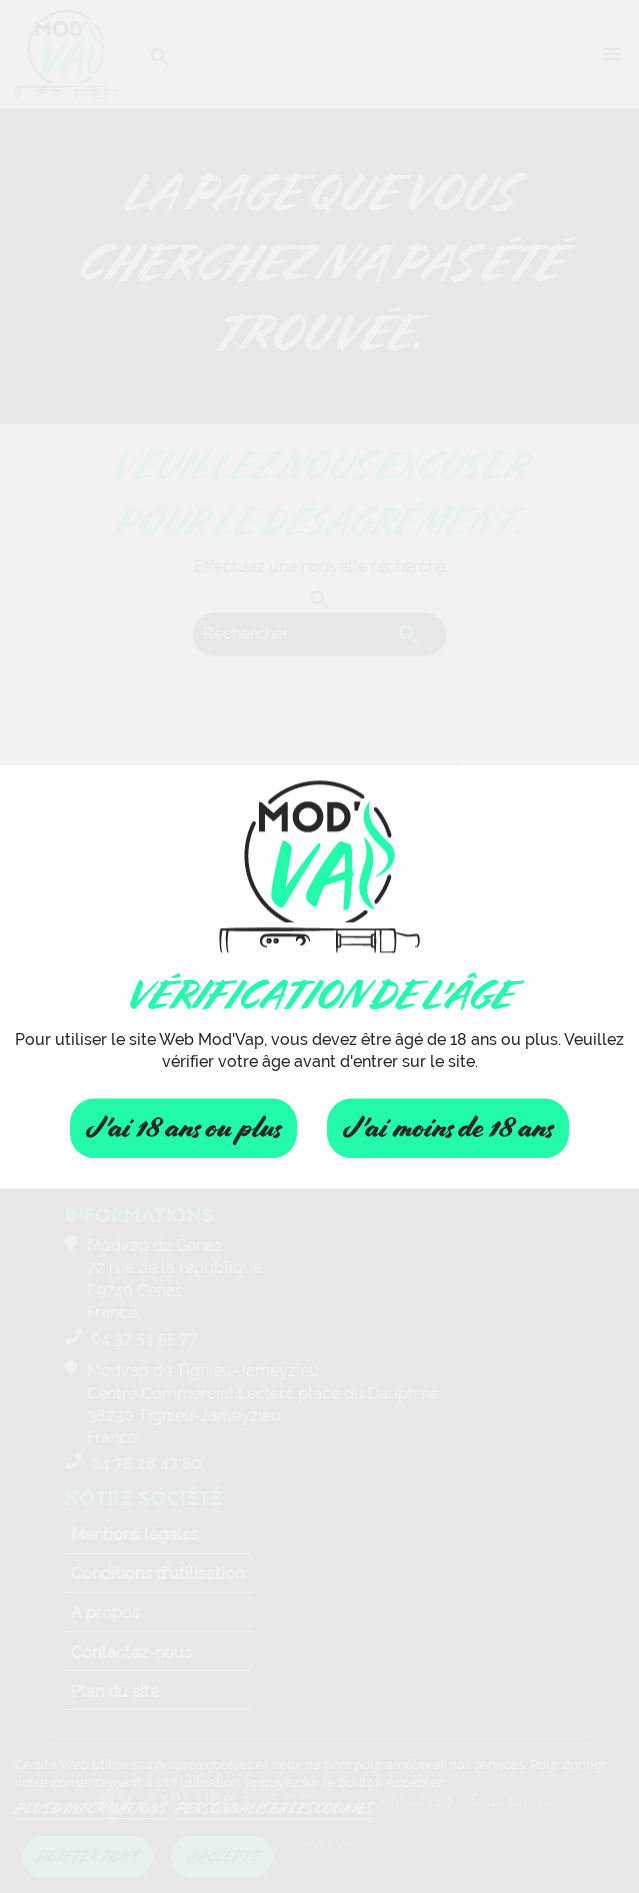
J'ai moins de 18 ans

* * *

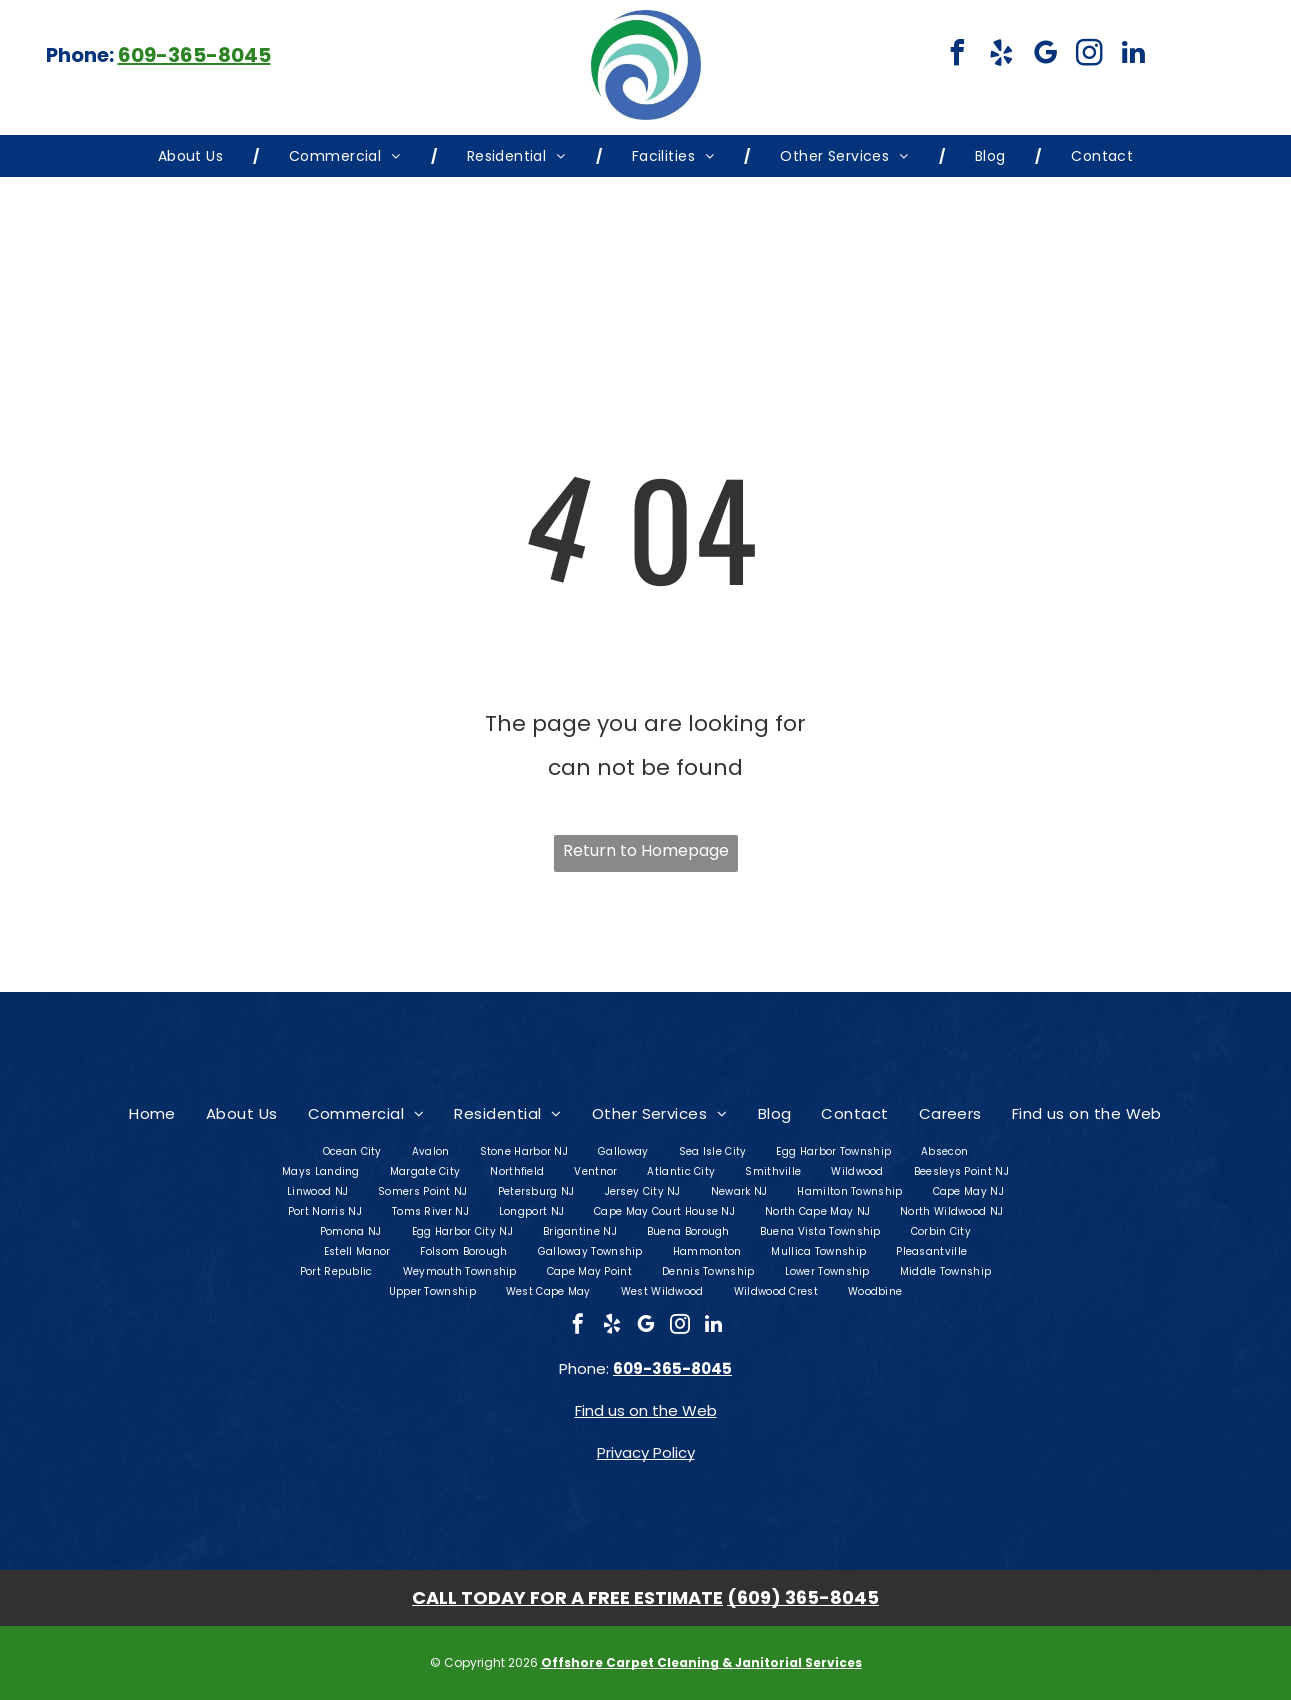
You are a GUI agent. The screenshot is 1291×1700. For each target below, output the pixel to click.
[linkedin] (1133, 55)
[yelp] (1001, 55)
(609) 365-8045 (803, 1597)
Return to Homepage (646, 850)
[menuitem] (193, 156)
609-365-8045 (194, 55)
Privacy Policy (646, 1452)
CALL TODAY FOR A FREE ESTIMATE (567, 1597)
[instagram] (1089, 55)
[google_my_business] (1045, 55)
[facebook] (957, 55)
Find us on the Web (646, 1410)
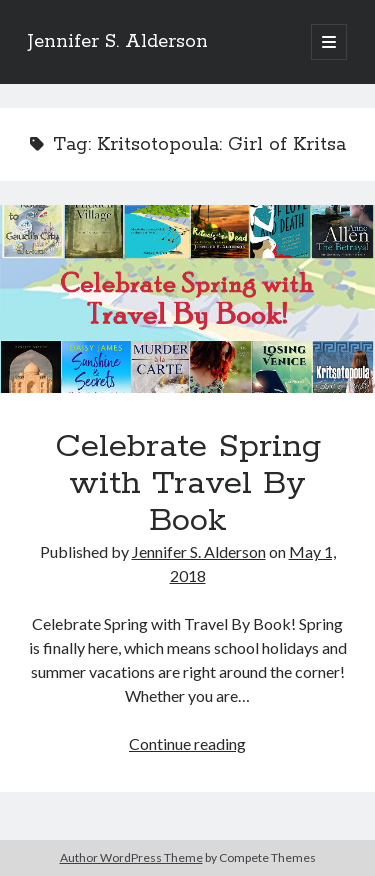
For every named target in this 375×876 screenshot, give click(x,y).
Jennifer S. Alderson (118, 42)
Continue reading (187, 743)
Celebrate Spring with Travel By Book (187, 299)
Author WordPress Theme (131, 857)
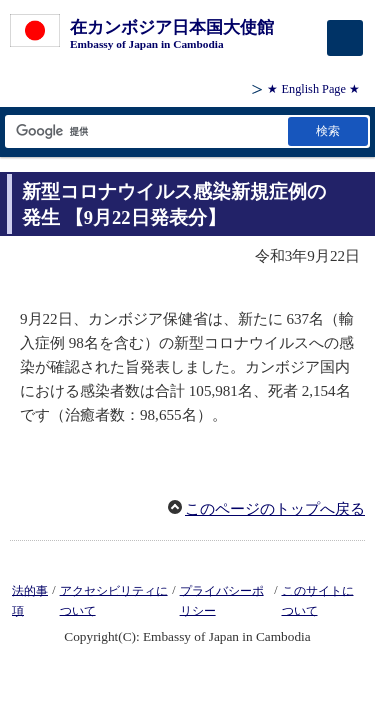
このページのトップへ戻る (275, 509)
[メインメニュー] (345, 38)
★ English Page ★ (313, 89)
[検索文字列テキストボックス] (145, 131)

--- Work to complete ---
Pictures are to be left out. Write out only the lines above starting at the one with "[google_my_business] (1045, 55)" and ending at the one with "[メインメニュー] (345, 38)", both lines included, exactly.

--- Response below ---
[google_my_business] (1045, 55)
[facebook] (957, 55)
Find us on the Web (646, 1410)
For every named target in this 375×876 screenshot, give click(x,y).
Jennifer S. Alderson (118, 42)
Continue reading (187, 743)
Celebrate Spring with Travel By Book (187, 299)
Author WordPress Theme (131, 857)
このページのトップへ戻る (275, 509)
[メインメニュー] (345, 38)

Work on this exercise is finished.